WHAT YOU ARE ASKED TO DO: No pictures, nothing altered: return the data below.
· · ·
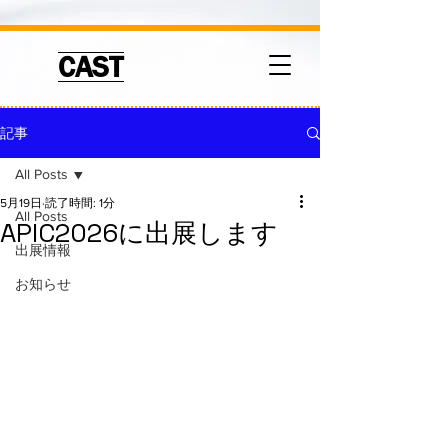
CAST
記事
All Posts
5月19日
読了時間: 1分
All Posts
APIC2026に出展します
出展情報
お知らせ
· · ·
WRITTEN ANSWER:
CAST
記事
All Posts
5月19日
読了時間: 1分
All Posts
APIC2026に出展します
出展情報
お知らせ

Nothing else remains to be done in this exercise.